Cyclophosphamide, an alkylating agent, has been used successfully in adult ITP. It can be given orally at 1–2 mg/kg/day for up to 4 months or it may be given IV at 0.3–1 g/m2 for between 1 and 3 doses every 2–4 weeks. The reported response rate is 24–85% [33, 34].
Danazol is an attenuated androgen and is given orally at 200 mg between two and four times per day. The response rate is around 60% [35]. Danazol may be more effective in older females and those patients who have not undergone splenectomy [35].

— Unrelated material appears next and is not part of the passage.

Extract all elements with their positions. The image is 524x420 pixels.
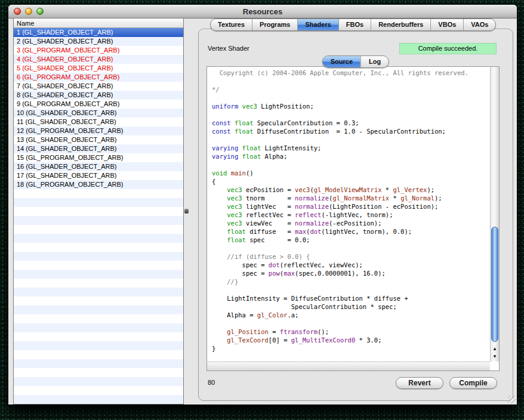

Dapsone is an anti-leprotic drug that has been used successfully in ITP. It is usually given at 75–100 mg/day orally. Responses may be seen in up to 50% patients [36]. Because of its risk in glucose-6-phosphate dehydrogenase deficiency, at-risk males should be screened for this before starting dapsone. It is however a very cheap form of treatment and is widely used in the developing world.
Splenectomy has been used as a second-line treatment for ITP for 100 years [37]. Following splenectomy there is an early response rate of 80% but over time relapses occur and the long-term response rate is closer to 66% [38–40]. Even if splenectomy fails to induce a complete remission, many patients may still experience a partial response to splenectomy with a platelet count that is higher than that before splenectomy [12, 41].
Since splenectomy is a surgical procedure there are risks associated with this including bleeding, thrombosis and infection. Complication rates are highly variable depending on a number of factors [13, 38, 39, 42, 43] and are higher in older patients [44] and in open splenectomy compared to laparoscopic splenectomy [39].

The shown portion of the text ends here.